[Data records]
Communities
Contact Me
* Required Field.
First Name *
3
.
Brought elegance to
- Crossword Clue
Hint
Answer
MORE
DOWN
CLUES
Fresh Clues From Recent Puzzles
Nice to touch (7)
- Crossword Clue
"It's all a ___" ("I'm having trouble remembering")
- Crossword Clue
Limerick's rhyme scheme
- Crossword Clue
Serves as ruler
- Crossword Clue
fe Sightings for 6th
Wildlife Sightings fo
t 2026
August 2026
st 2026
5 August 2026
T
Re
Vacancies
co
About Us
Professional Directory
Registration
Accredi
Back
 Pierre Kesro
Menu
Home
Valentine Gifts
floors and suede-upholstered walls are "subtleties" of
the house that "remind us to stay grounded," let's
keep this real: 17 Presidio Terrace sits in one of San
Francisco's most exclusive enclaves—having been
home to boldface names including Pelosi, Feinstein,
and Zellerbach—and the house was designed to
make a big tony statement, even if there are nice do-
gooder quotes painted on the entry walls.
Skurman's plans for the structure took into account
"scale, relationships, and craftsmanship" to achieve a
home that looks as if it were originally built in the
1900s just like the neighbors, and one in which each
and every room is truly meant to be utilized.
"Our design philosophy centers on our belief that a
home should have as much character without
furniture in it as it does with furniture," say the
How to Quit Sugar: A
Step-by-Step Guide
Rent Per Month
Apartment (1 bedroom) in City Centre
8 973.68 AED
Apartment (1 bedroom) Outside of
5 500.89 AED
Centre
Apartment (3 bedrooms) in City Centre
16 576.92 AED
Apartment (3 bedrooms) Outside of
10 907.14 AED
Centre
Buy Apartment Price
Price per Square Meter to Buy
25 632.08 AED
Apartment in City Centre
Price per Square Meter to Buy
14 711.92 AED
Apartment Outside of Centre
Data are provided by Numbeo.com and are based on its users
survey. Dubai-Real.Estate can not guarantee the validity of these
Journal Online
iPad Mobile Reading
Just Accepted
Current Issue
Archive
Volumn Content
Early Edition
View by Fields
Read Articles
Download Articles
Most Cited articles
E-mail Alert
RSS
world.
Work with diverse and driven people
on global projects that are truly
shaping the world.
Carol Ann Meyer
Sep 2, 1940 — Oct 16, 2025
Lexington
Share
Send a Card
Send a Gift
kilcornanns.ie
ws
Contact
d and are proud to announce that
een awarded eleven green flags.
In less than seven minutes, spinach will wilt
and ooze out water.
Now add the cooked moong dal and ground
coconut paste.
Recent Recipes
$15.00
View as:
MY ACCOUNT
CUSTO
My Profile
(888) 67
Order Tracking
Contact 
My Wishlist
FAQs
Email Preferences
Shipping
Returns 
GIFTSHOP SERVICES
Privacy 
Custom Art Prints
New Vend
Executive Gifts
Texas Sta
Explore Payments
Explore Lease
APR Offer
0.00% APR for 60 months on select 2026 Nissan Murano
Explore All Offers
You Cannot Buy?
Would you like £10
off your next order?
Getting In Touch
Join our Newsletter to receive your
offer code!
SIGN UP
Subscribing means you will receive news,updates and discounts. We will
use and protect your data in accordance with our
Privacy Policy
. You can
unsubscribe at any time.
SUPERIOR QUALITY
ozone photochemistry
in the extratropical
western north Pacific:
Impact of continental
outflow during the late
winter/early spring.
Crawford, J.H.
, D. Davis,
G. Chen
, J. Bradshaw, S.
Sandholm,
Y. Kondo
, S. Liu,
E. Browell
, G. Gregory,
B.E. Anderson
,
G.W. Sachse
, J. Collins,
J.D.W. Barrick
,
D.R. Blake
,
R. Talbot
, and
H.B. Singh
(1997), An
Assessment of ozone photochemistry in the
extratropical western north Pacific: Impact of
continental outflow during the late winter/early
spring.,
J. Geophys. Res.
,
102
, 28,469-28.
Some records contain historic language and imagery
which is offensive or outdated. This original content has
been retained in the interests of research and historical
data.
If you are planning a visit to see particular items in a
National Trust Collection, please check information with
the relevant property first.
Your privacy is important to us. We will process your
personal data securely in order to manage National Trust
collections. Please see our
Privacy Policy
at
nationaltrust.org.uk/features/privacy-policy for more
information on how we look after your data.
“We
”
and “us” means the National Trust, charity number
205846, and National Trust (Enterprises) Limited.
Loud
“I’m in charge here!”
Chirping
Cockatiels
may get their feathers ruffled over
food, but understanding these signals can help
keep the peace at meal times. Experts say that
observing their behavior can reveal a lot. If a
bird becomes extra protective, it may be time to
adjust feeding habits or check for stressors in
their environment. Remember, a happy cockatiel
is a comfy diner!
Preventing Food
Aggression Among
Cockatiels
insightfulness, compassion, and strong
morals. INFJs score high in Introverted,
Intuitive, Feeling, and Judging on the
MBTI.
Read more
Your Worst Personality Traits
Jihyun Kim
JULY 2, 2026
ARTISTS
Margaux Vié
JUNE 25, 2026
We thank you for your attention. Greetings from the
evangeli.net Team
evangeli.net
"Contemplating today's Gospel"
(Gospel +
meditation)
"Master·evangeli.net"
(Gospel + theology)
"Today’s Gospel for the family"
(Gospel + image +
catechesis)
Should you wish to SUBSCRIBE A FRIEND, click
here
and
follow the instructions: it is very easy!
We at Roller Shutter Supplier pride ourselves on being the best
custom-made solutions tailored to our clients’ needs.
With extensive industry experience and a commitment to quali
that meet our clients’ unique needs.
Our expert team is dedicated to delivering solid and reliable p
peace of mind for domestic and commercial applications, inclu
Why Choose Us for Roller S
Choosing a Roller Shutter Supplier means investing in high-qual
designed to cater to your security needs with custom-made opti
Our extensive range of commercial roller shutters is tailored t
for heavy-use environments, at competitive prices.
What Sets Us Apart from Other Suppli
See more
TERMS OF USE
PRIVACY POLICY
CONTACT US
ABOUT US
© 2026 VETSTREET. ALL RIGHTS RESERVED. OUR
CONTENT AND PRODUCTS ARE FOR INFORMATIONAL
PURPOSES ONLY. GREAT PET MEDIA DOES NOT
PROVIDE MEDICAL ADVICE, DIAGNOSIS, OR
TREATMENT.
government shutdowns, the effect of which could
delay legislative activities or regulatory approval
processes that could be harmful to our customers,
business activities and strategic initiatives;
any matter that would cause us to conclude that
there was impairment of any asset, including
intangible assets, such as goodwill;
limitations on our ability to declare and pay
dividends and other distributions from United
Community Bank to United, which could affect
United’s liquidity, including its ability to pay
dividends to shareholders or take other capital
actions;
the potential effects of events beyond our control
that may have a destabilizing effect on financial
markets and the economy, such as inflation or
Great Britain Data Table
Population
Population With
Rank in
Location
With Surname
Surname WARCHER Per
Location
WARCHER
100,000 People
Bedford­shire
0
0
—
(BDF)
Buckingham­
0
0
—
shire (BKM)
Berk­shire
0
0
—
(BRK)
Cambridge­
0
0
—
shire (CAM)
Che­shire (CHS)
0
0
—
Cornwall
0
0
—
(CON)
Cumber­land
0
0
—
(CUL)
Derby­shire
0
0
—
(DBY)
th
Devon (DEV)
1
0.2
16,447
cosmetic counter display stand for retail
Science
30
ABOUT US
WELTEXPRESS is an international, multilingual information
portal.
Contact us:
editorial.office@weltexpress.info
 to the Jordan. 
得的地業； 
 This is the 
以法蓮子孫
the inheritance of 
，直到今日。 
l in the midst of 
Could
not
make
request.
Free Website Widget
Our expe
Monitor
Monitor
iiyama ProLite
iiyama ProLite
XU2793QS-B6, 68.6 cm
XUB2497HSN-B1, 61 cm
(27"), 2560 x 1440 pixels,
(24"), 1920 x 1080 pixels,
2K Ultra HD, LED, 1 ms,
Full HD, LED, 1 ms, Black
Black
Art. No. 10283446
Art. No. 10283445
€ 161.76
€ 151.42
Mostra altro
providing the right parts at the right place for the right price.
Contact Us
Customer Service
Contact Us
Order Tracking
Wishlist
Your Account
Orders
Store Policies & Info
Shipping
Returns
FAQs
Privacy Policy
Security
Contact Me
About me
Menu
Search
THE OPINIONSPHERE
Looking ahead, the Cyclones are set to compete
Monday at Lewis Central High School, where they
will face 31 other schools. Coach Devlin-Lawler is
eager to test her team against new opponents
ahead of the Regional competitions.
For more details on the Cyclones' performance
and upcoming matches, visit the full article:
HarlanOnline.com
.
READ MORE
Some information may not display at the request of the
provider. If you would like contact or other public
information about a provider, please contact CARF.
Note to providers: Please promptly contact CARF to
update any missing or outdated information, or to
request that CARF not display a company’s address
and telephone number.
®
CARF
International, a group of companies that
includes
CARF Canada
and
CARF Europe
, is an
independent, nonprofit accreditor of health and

Exercise objective => From the data above, count the lines that contain "request" and write only that count.

Result of this task => 3